- The Washington Times - Friday, November 18, 2005

I first became aware of the law of gravity as a small child when I pedaled my tricycle off the porch and crashed into the yard. Gravity of course operated all along, whether I was aware of it or not.

Economics is a lot like that. Many people completely unaware of economics sometimes discover it the same way I discovered gravity, through some personal or national crash.

Liberals especially tend to think up all sorts of good things we want — a “living wage,” “affordable housing,” “universal health care,” and an ever-expanding wish-list of things everyone should receive as “rights” — with little or no awareness of the economic repercussions of turning that wish list into laws.

In many cases, items on their wish list have already been turned into laws in other countries and in other periods of history, but there is remarkably little curiosity about the actual consequences in those countries and times.

People who want the government to control pharmaceutical drug prices seldom, if ever, ask what actually happens when government has controlled such prices. Canada and other countries do it.
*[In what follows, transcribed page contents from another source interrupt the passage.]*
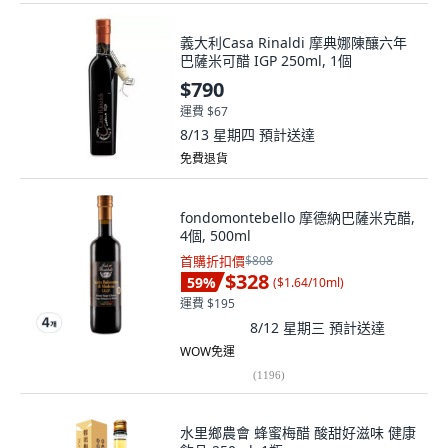
義大利Casa Rinaldi 摩典娜陳釀六年
巴薩米可醋 IGP 250ml, 1個
$790
運費 $67
8/13 星期四
預計送達
免費退貨
fondomontebello 摩德納巴薩米克醋,
4個, 500ml
首購折扣價
$808
$328
59
%
(
$1.64/10ml
)
運費 $195
8/12 星期三
預計送達
WOW免運
(
1196
)
水里鄉農會 蜂蜜梅醋 酸甜好滋味 健康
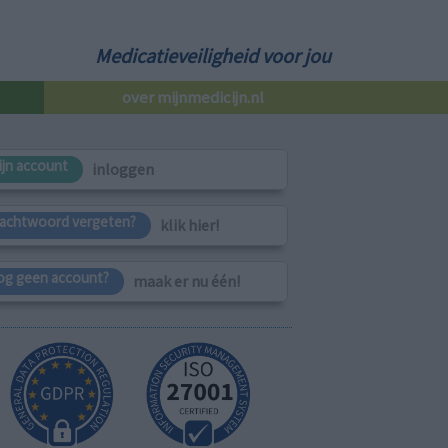
Medicatieveiligheid voor jou
over mijnmedicijn.nl
ijn account
inloggen
achtwoord vergeten?
klik hier!
og geen account?
maak er nu één!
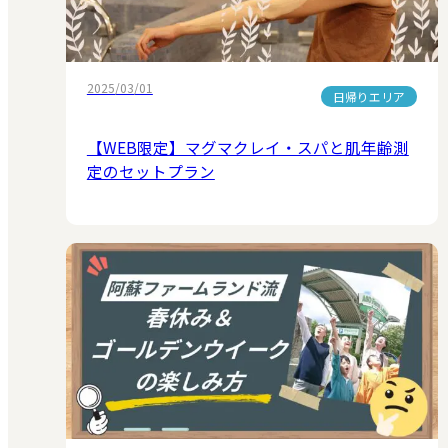
2025/03/01
日帰りエリア
【WEB限定】マグマクレイ・スパと肌年齢測
定のセットプラン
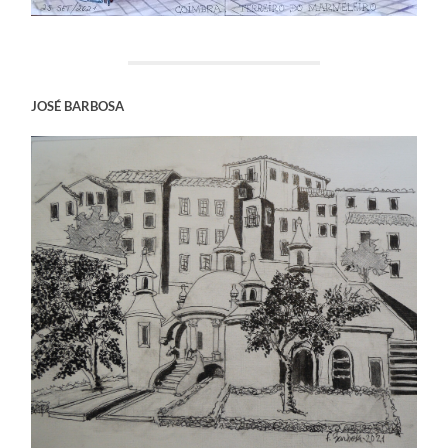
JOSÉ BARBOSA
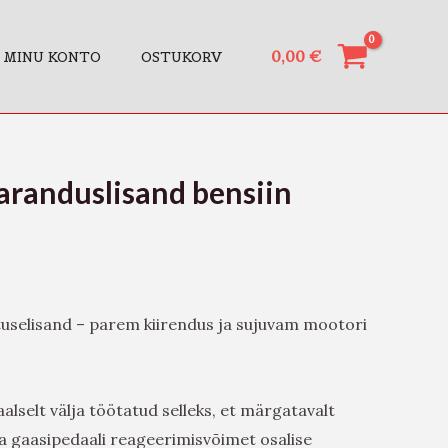
0,00
€
MINU KONTO
OSTUKORV
aranduslisand bensiin
uselisand – parem kiirendus ja sujuvam mootori
alselt välja töötatud selleks, et märgatavalt
a gaasipedaali reageerimisvõimet osalise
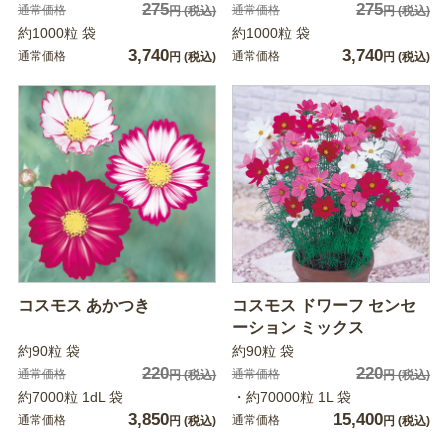
275
275
通常価格
通常価格
円
(税込)
円
(税込)
約1000粒 袋
約1000粒 袋
3,740
3,740
通常価格
通常価格
円
(税込)
円
(税込)
コスモス あかつき
コスモス ドワーフ センセ
ーション ミックス
約90粒 袋
約90粒 袋
220
220
通常価格
通常価格
円
(税込)
円
(税込)
約7000粒 1dL 袋
・約70000粒 1L 袋
3,850
15,400
通常価格
通常価格
円
(税込)
円
(税込)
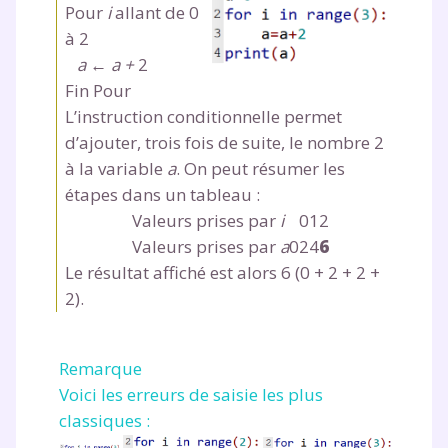
Pour
i
allant de 0
à 2
a ← a +
2
Fin Pour
L’instruction conditionnelle permet
d’ajouter, trois fois de suite, le nombre 2
à la variable
a
. On peut résumer les
étapes dans un tableau :
Valeurs prises par
i
0
1
2
Valeurs prises par
a
0
2
4
6
Le résultat affiché est alors
6 (0 + 2 + 2 +
2)
.
Remarque
Voici les erreurs de saisie les plus
classiques :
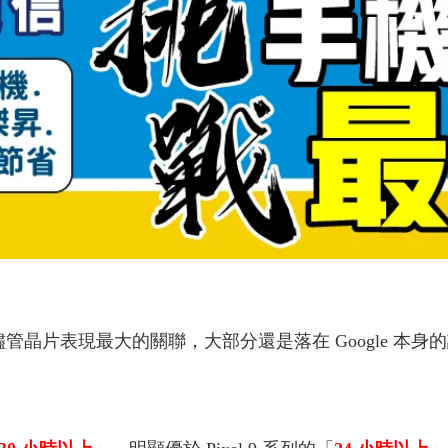
製程，儘管晶片表現最大的關聯，大部分還是落在 Google 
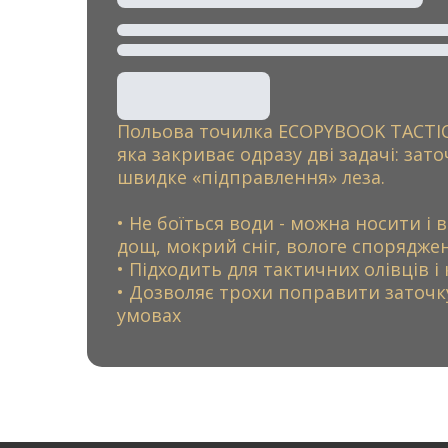
Польова точилка ECOPYBOOK TACTICA
яка закриває одразу дві задачі: зато
швидке «підправлення» леза.
• Не боїться води - можна носити і
дощ, мокрий сніг, вологе спорядже
• Підходить для тактичних олівців і
• Дозволяє трохи поправити заточк
умовах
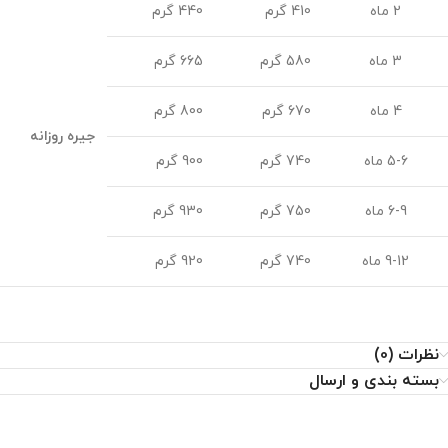
2 ماه
410 گرم
440 گرم
3 ماه
580 گرم
665 گرم
4 ماه
670 گرم
800 گرم
جیره روزانه
5-6 ماه
740 گرم
900 گرم
6-9 ماه
750 گرم
930 گرم
9-12 ماه
740 گرم
920 گرم
نظرات (0)
بسته بندی و ارسال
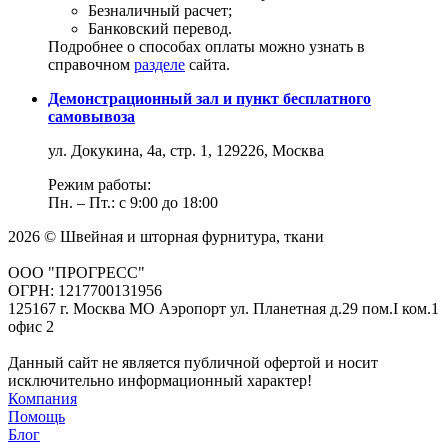
Безналичный расчет;
Банковский перевод.
Подробнее о способах оплаты можно узнать в
справочном
разделе
сайта.
Демонстрационный зал и пункт бесплатного
самовывоза
ул. Докукина, 4а, стр. 1, 129226, Москва
Режим работы:
Пн. – Пт.: с 9:00 до 18:00
2026 © Швейная и шторная фурнитура, ткани
ООО "ПРОГРЕСС"
ОГРН: 1217700131956
125167 г. Москва МО Аэропорт ул. Планетная д.29 пом.I ком.1
офис 2
Данный сайт не является публичной офертой и носит
исключительно информационный характер!
Компания
Помощь
Блог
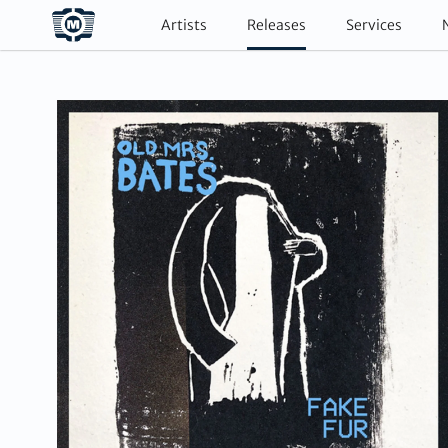
Artists
Releases
Services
What have been the consequences?

A major consequence is that Canada and other countries do not create nearly as many of the new lifesaving pharmaceutical drugs as the United States does. These other countries live off the results, the medicines, produced by very costly research financed by “obscene” American pharmaceutical profits.

Those who want us to imitate those countries do not confront the inescapable fact we cannot all live off somebody else — in this or other things. Somebody has to pay the costs.

We can of course kill the goose that lays the golden egg — and discover the consequences the hard way, as I discovered the law of gravity by pedaling off the porch. People needlessly suffering from diseases that new medications could have cured or prevented will pay the highest cost of all.

Prices are perhaps the most misunderstood thing in economics. Whenever prices are “too high” — whether prices of medicines, gasoline or all sorts of other things — many people think the answer is for the government to force them down.

It so happens there is a history of price controls and their consequences around the world, going back literally thousands of years. But most price control advocates are as unaware of, and uninterested in, that history as I was in the law of gravity.

Prices are not just arbitrary numbers plucked out of the air or numbers dependent on whether sellers are “greedy.” In market competition, prices signal underlying realities about relative scarcities and production costs.

Those underlying realities are not changed in the least by price controls. You might as well try to deal with someone’s fever by putting the thermometer in cold water to lower the reading.

Municipal transit was once privately owned in many cities, until local politicians’ control kept fares too low to buy and maintain buses and trolleys and replace them as they wore out. The costs of doing these things were not reduced in the slightest by refusing to let the fares cover those costs.

Municipal transit services simply deteriorated and taxpayers ended up paying through the nose as city governments took over from transit companies they had driven out of business — and government usually did a worse job.

Something similar has happened in rental housing markets, where rent control laws have kept the rents too low to build and maintain rental housing. Whether in Europe or America, rent-controlled housing is almost invariably older housing and more deteriorated housing.

Costs don’t go away because you refuse to pay them, any more than gravity goes away if you refuse to acknowledge it. You usually pay more in different ways, through taxes as well as prices, and by deterioration in quality when political processes replace economic process.

But the lure of the free lunch continues.

Thomas Sowell is a nationally syndicated columnist.